For each record that follows, restate the text exactly and drop the pictures.

## PROVIDED RECORDS
————————

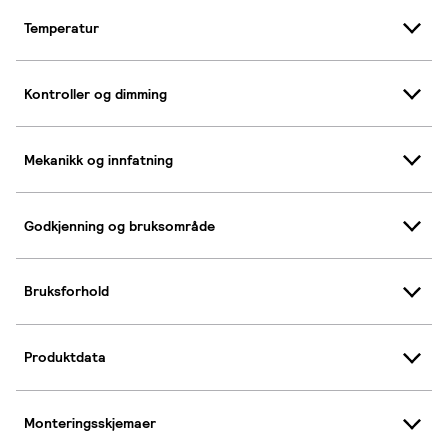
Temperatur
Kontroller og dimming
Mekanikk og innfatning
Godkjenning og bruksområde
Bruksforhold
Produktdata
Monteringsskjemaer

————————

## EXPECTED ANSWER
Temperatur
Kontroller og dimming
Mekanikk og innfatning
Godkjenning og bruksområde
Bruksforhold
Produktdata
Monteringsskjemaer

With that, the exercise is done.